24 Het sal dan geschieden, indien ghy vlijtighlick na my sult hooren, spreeckt de HEERE, dat ghy geenen last door de poorten deser stadt op den Sabbathdagh in brenget, ende ghy den Sabbathdagh heyliget, dat ghy geen werck daer in en doet:
25 Soo sullen door de poorten deser stadt in gaen, Koningen ende Vorsten, sittende op den throon Davids, rijdende op wagenen ende op peerden, sy ende hare Vorsten, de mannen van Iuda, ende de inwoonders van Ierusalem: ende dese stadt sal bewoont worden in eeuwigheyt.
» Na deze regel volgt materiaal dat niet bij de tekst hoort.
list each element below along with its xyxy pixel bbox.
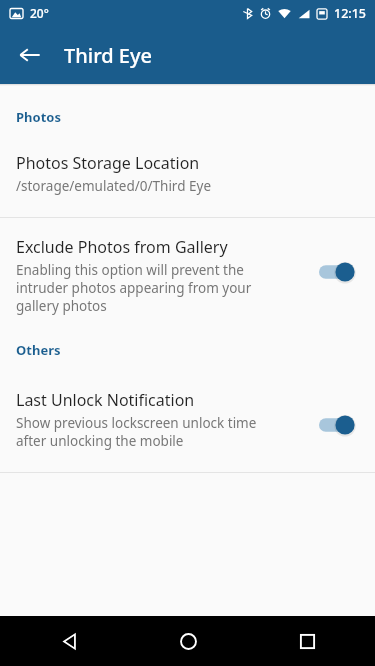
button[interactable]: Back [10,35,50,75]
staticText: Enabling this option will prevent the in… [16,261,252,315]
button[interactable]: Exclude Photos from Gallery [0,236,375,315]
staticText: Last Unlock Notification [16,389,195,411]
button[interactable]: Recent apps [283,617,331,665]
button[interactable]: Toggle Last Unlock Notification [319,413,359,437]
staticText: 20° [30,5,49,21]
staticText: /storage/emulated/0/Third Eye [16,177,211,195]
button[interactable]: Home [164,617,212,665]
button[interactable]: Toggle Exclude Photos from Gallery [319,260,359,284]
button[interactable]: Back [45,617,93,665]
button[interactable]: Last Unlock Notification [0,389,375,450]
staticText: Photos [16,108,61,126]
staticText: Third Eye [64,42,153,69]
staticText: Exclude Photos from Gallery [16,236,228,258]
button[interactable]: Photos Storage Location [0,152,375,195]
staticText: 12:15 [334,5,367,22]
staticText: Show previous lockscreen unlock time aft… [16,414,257,450]
staticText: Photos Storage Location [16,152,200,174]
staticText: Others [16,341,61,359]
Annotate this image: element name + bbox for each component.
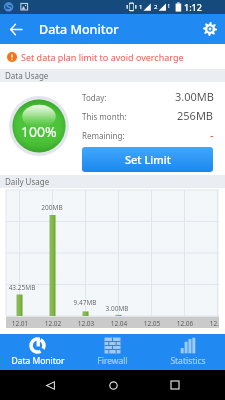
button[interactable]: Settings [195,14,225,44]
staticText: This month: [82,111,127,122]
staticText: Statistics [170,355,206,367]
staticText: Set Limit [125,152,171,167]
staticText: Data Monitor [11,355,65,367]
staticText: 43.25MB [0,283,46,292]
button[interactable]: Back [2,14,30,44]
button[interactable]: Firewall [75,334,150,370]
staticText: Data Usage [5,70,49,81]
staticText: ! [168,2,170,10]
staticText: 3.00MB [175,89,214,103]
button[interactable]: Back [38,373,62,397]
staticText: 256MB [177,108,214,122]
staticText: 12.04 [103,319,135,328]
staticText: 12.07 [202,319,219,328]
staticText: Data Monitor [39,21,119,38]
button[interactable]: Recents [163,373,187,397]
staticText: 12.03 [70,319,102,328]
staticText: 12.01 [6,319,36,328]
staticText: 200MB [28,203,76,212]
button[interactable]: Set Limit [82,147,213,172]
staticText: - [210,127,214,141]
staticText: 1:12 [184,1,202,13]
staticText: 9.47MB [61,298,109,307]
button[interactable]: Set data plan limit to avoid overcharge [0,44,225,69]
staticText: 3.00MB [93,304,141,313]
staticText: Remaining: [82,130,125,141]
button[interactable]: Home [101,373,125,397]
staticText: 2 [154,3,158,11]
staticText: Set data plan limit to avoid overcharge [21,51,184,63]
staticText: Daily Usage [5,176,50,187]
staticText: Today: [82,92,107,103]
staticText: Firewall [97,355,128,367]
button[interactable]: Statistics [150,334,225,370]
staticText: 12.02 [37,319,69,328]
staticText: 12.06 [169,319,201,328]
staticText: 12.05 [136,319,168,328]
staticText: 100% [21,122,57,141]
staticText: 1 [139,3,143,11]
button[interactable]: Data Monitor [0,334,75,370]
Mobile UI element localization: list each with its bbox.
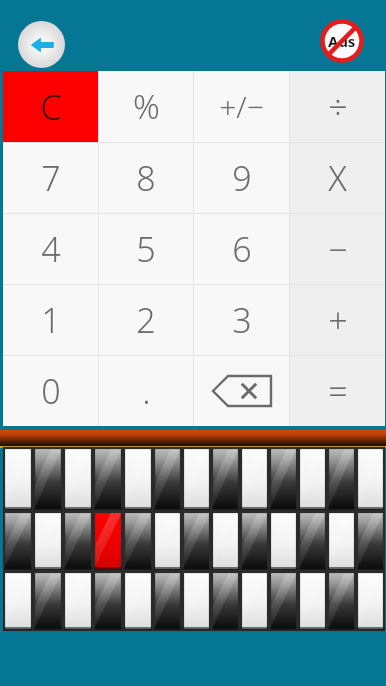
button[interactable]: White key — [357, 448, 384, 510]
button[interactable]: White key — [64, 572, 92, 630]
button[interactable]: Black key — [34, 572, 62, 630]
staticText: 1 — [41, 297, 61, 343]
button[interactable]: 2 — [99, 285, 193, 355]
button[interactable]: % — [99, 71, 193, 142]
button[interactable]: Black key — [212, 448, 239, 510]
button[interactable]: 9 — [194, 143, 289, 213]
button[interactable]: White key — [4, 448, 32, 510]
button[interactable]: Black key — [154, 448, 181, 510]
staticText: ÷ — [328, 84, 348, 130]
staticText: % — [133, 84, 160, 129]
button[interactable]: White key — [124, 448, 152, 510]
button[interactable]: Black key — [34, 448, 62, 510]
button[interactable]: 7 — [3, 143, 98, 213]
button[interactable]: White key — [183, 448, 210, 510]
button[interactable]: White key — [241, 448, 268, 510]
button[interactable]: ÷ — [290, 71, 385, 142]
button[interactable]: Black key — [270, 572, 297, 630]
button[interactable]: White key — [154, 512, 181, 570]
staticText: 6 — [232, 226, 252, 272]
staticText: 5 — [136, 226, 156, 272]
button[interactable]: White key — [94, 512, 122, 570]
staticText: 4 — [41, 226, 61, 272]
staticText: +/− — [219, 86, 264, 127]
staticText: 3 — [232, 297, 252, 343]
button[interactable]: C — [3, 71, 98, 142]
button[interactable]: Black key — [64, 512, 92, 570]
button[interactable]: 4 — [3, 214, 98, 284]
button[interactable]: 5 — [99, 214, 193, 284]
button[interactable]: Black key — [94, 572, 122, 630]
button[interactable]: − — [290, 214, 385, 284]
button[interactable]: Black key — [4, 512, 32, 570]
button[interactable]: White key — [212, 512, 239, 570]
button[interactable]: White key — [241, 572, 268, 630]
button[interactable]: Black key — [241, 512, 268, 570]
button[interactable]: Backspace — [194, 356, 289, 426]
button[interactable]: White key — [64, 448, 92, 510]
button[interactable]: White key — [124, 572, 152, 630]
button[interactable]: + — [290, 285, 385, 355]
staticText: X — [328, 155, 347, 201]
button[interactable]: Back — [18, 21, 65, 68]
button[interactable]: = — [290, 356, 385, 426]
staticText: 2 — [136, 297, 156, 343]
button[interactable]: Black key — [270, 448, 297, 510]
button[interactable]: Remove ads — [320, 19, 364, 63]
button[interactable]: White key — [299, 572, 326, 630]
button[interactable]: X — [290, 143, 385, 213]
staticText: + — [328, 297, 348, 343]
button[interactable]: Black key — [357, 512, 384, 570]
button[interactable]: White key — [183, 572, 210, 630]
button[interactable]: White key — [4, 572, 32, 630]
button[interactable]: Black key — [299, 512, 326, 570]
button[interactable]: Black key — [183, 512, 210, 570]
button[interactable]: Black key — [154, 572, 181, 630]
button[interactable]: Black key — [328, 448, 355, 510]
button[interactable]: 6 — [194, 214, 289, 284]
staticText: 0 — [41, 368, 61, 414]
button[interactable]: White key — [34, 512, 62, 570]
staticText: 8 — [136, 155, 156, 201]
staticText: 7 — [41, 155, 61, 201]
button[interactable]: Black key — [124, 512, 152, 570]
staticText: = — [328, 368, 348, 414]
button[interactable]: 3 — [194, 285, 289, 355]
staticText: . — [142, 368, 151, 414]
staticText: Ads — [328, 31, 356, 51]
button[interactable]: Black key — [212, 572, 239, 630]
button[interactable]: White key — [270, 512, 297, 570]
button[interactable]: Black key — [328, 572, 355, 630]
button[interactable]: White key — [357, 572, 384, 630]
button[interactable]: . — [99, 356, 193, 426]
button[interactable]: +/− — [194, 71, 289, 142]
button[interactable]: White key — [328, 512, 355, 570]
button[interactable]: 8 — [99, 143, 193, 213]
staticText: − — [328, 226, 348, 272]
button[interactable]: 1 — [3, 285, 98, 355]
button[interactable]: White key — [299, 448, 326, 510]
button[interactable]: 0 — [3, 356, 98, 426]
button[interactable]: Black key — [94, 448, 122, 510]
staticText: C — [40, 84, 62, 130]
staticText: 9 — [232, 155, 252, 201]
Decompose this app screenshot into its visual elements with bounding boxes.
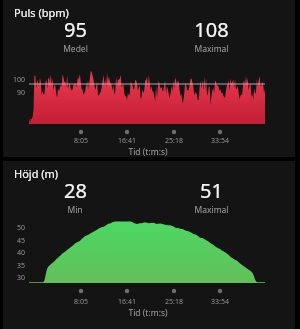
staticText: 108 xyxy=(194,16,229,43)
staticText: 35 xyxy=(17,261,26,271)
staticText: 33:54 xyxy=(206,297,234,307)
staticText: 95 xyxy=(64,16,87,43)
staticText: 50 xyxy=(17,223,26,233)
staticText: 16:41 xyxy=(113,297,141,307)
button[interactable]: 108 xyxy=(189,16,233,55)
button[interactable]: Puls (bpm) xyxy=(3,0,295,157)
staticText: Tid (t:m:s) xyxy=(113,146,183,158)
staticText: Medel xyxy=(63,43,88,55)
staticText: Puls (bpm) xyxy=(14,5,69,20)
staticText: 100 xyxy=(13,75,26,85)
button[interactable]: 95 xyxy=(53,16,97,55)
staticText: Tid (t:m:s) xyxy=(113,307,183,319)
staticText: Höjd (m) xyxy=(14,166,59,181)
staticText: 8:05 xyxy=(67,136,95,146)
button[interactable]: 28 xyxy=(53,177,97,216)
staticText: 51 xyxy=(200,177,223,204)
staticText: 16:41 xyxy=(113,136,141,146)
staticText: Maximal xyxy=(194,43,229,55)
staticText: 40 xyxy=(17,248,26,258)
staticText: 33:54 xyxy=(206,136,234,146)
staticText: 30 xyxy=(17,273,26,283)
staticText: 28 xyxy=(64,177,87,204)
staticText: 90 xyxy=(17,88,26,98)
staticText: Min xyxy=(67,204,83,216)
staticText: 45 xyxy=(17,236,26,246)
staticText: 25:18 xyxy=(160,136,188,146)
staticText: 25:18 xyxy=(160,297,188,307)
button[interactable]: 51 xyxy=(189,177,233,216)
staticText: 8:05 xyxy=(67,297,95,307)
button[interactable]: Höjd (m) xyxy=(3,161,295,329)
staticText: Maximal xyxy=(194,204,229,216)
26 Ende sy sullen komen uyt de steden van Iuda, ende uyt de plaetsen rontom Ierusalem, ende uyt den lande Benjamins, ende uyt de leeghte, ende van het geberghte, ende van het Zuyden, aenbrengende brand-offer ende slacht-offer, ende spijs-offer, ende wieroock: ende aenbrengende lof-offer, ten huyse des HEEREN.
27 Maer indien ghy na my niet en sult hooren, om den Sabbathdagh te heyligen, ende om geenen last te dragen, als ghy op den Sabbathdagh door de poorten van Ierusalem in gaet; soo sal ick een vyer in hare poorten aensteken, dat de palleysen van Ierusalem sal verteeren, ende niet worden uytgebluscht.